Provided records:
________________________

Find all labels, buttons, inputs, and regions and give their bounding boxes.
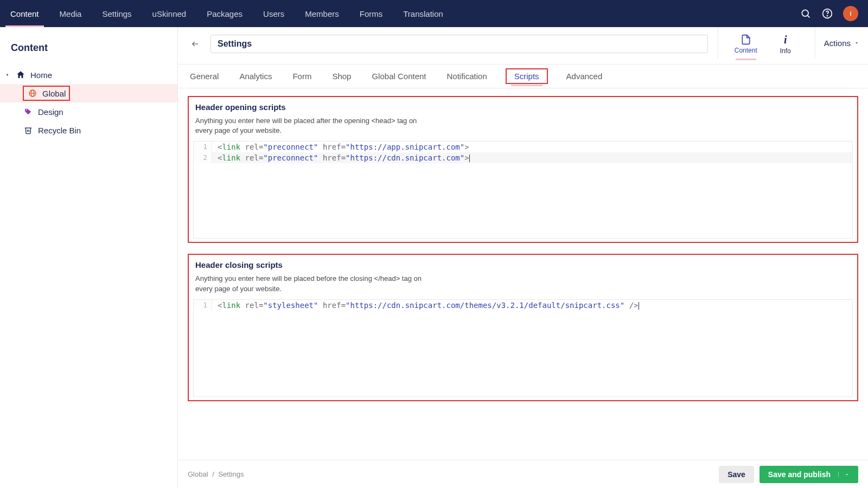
topnav-item-uskinned[interactable]: uSkinned <box>142 0 197 27</box>
code-text: <link rel="stylesheet" href="https://cdn… <box>212 300 852 311</box>
tree-label: Home <box>30 70 52 80</box>
top-nav-tools: i <box>800 6 858 21</box>
caret-up-icon <box>844 472 850 477</box>
save-button[interactable]: Save <box>719 466 754 483</box>
document-icon <box>741 34 751 46</box>
svg-point-7 <box>26 110 27 111</box>
actions-dropdown[interactable]: Actions <box>815 27 868 59</box>
avatar[interactable]: i <box>843 6 858 21</box>
code-line: 2<link rel="preconnect" href="https://cd… <box>194 152 852 163</box>
home-icon <box>15 70 26 80</box>
tree-label: Global <box>42 89 66 98</box>
trash-icon <box>23 126 34 134</box>
help-icon[interactable] <box>821 8 833 20</box>
topnav-item-users[interactable]: Users <box>253 0 295 27</box>
svg-point-0 <box>802 10 808 16</box>
mode-tab-content[interactable]: Content <box>732 31 760 55</box>
back-button[interactable] <box>188 36 203 52</box>
sidebar-item-home[interactable]: Home <box>0 66 177 84</box>
tree-label: Recycle Bin <box>38 126 81 135</box>
sidebar-item-design[interactable]: Design <box>0 102 177 121</box>
tab-advanced[interactable]: Advanced <box>564 68 605 84</box>
footer-actions: Save Save and publish <box>719 466 858 483</box>
tree-label: Design <box>38 107 63 117</box>
mode-tabs: Content i Info <box>724 31 807 55</box>
topnav-item-forms[interactable]: Forms <box>349 0 393 27</box>
topnav-item-content[interactable]: Content <box>0 0 49 27</box>
content-tabs: GeneralAnalyticsFormShopGlobal ContentNo… <box>178 65 868 88</box>
line-number: 2 <box>194 152 212 163</box>
save-publish-label: Save and publish <box>768 470 831 479</box>
code-line: 1<link rel="stylesheet" href="https://cd… <box>194 300 852 311</box>
line-number: 1 <box>194 300 212 311</box>
topnav-item-settings[interactable]: Settings <box>92 0 142 27</box>
tab-global-content[interactable]: Global Content <box>369 68 428 84</box>
save-publish-caret[interactable] <box>838 472 850 477</box>
tab-general[interactable]: General <box>188 68 221 84</box>
topnav-item-translation[interactable]: Translation <box>393 0 454 27</box>
topnav-item-packages[interactable]: Packages <box>196 0 253 27</box>
line-number: 1 <box>194 142 212 152</box>
page-title-input[interactable] <box>210 35 708 53</box>
top-nav-items: ContentMediaSettingsuSkinnedPackagesUser… <box>0 0 454 27</box>
svg-line-1 <box>808 16 810 18</box>
sidebar: Content HomeGlobalDesignRecycle Bin <box>0 27 178 488</box>
caret-down-icon <box>854 40 859 46</box>
sidebar-item-recycle-bin[interactable]: Recycle Bin <box>0 121 177 139</box>
mode-tab-label: Info <box>780 47 791 55</box>
svg-point-3 <box>827 16 828 16</box>
tab-shop[interactable]: Shop <box>330 68 353 84</box>
tab-notification[interactable]: Notification <box>445 68 489 84</box>
field-title: Header closing scripts <box>195 260 851 269</box>
sidebar-title: Content <box>0 42 177 66</box>
mode-tab-label: Content <box>735 47 757 54</box>
tab-scripts[interactable]: Scripts <box>506 68 548 84</box>
code-line: 1<link rel="preconnect" href="https://ap… <box>194 142 852 152</box>
field-description: Anything you enter here will be placed a… <box>189 114 438 141</box>
field-header-opening-scripts: Header opening scriptsAnything you enter… <box>188 96 858 243</box>
tag-icon <box>23 107 34 116</box>
editor-footer: Global / Settings Save Save and publish <box>178 460 868 488</box>
breadcrumb-current: Settings <box>218 470 244 478</box>
save-publish-button[interactable]: Save and publish <box>760 466 858 483</box>
tab-analytics[interactable]: Analytics <box>237 68 274 84</box>
sidebar-item-global[interactable]: Global <box>0 84 177 102</box>
topnav-item-media[interactable]: Media <box>49 0 92 27</box>
search-icon[interactable] <box>800 8 812 20</box>
code-text: <link rel="preconnect" href="https://app… <box>212 142 852 152</box>
breadcrumb-parent[interactable]: Global <box>188 470 208 478</box>
tab-form[interactable]: Form <box>290 68 314 84</box>
caret-right-icon[interactable] <box>4 73 11 77</box>
code-editor[interactable]: 1<link rel="preconnect" href="https://ap… <box>193 141 853 239</box>
breadcrumb: Global / Settings <box>188 470 244 478</box>
code-editor[interactable]: 1<link rel="stylesheet" href="https://cd… <box>193 299 853 397</box>
topnav-item-members[interactable]: Members <box>295 0 349 27</box>
info-icon: i <box>784 34 787 46</box>
mode-tab-info[interactable]: i Info <box>773 31 799 55</box>
field-title: Header opening scripts <box>195 102 851 112</box>
content-tree: HomeGlobalDesignRecycle Bin <box>0 66 177 139</box>
field-description: Anything you enter here will be placed b… <box>189 272 438 299</box>
form-area: Header opening scriptsAnything you enter… <box>178 88 868 488</box>
breadcrumb-sep: / <box>212 470 214 478</box>
editor-main: Content i Info Actions GeneralAnalyticsF… <box>178 27 868 488</box>
globe-icon <box>27 89 38 98</box>
code-text: <link rel="preconnect" href="https://cdn… <box>212 152 852 163</box>
top-nav: ContentMediaSettingsuSkinnedPackagesUser… <box>0 0 868 27</box>
actions-label: Actions <box>824 38 851 48</box>
field-header-closing-scripts: Header closing scriptsAnything you enter… <box>188 254 858 401</box>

________________________

Assignment:
Only lines with the word "ContentMediaSettingsuSkinnedPackagesUser" count here; copy every one from the records.

Exercise answer:
top-nav-items: ContentMediaSettingsuSkinnedPackagesUser… <box>0 0 454 27</box>
top-nav: ContentMediaSettingsuSkinnedPackagesUser… <box>0 0 868 27</box>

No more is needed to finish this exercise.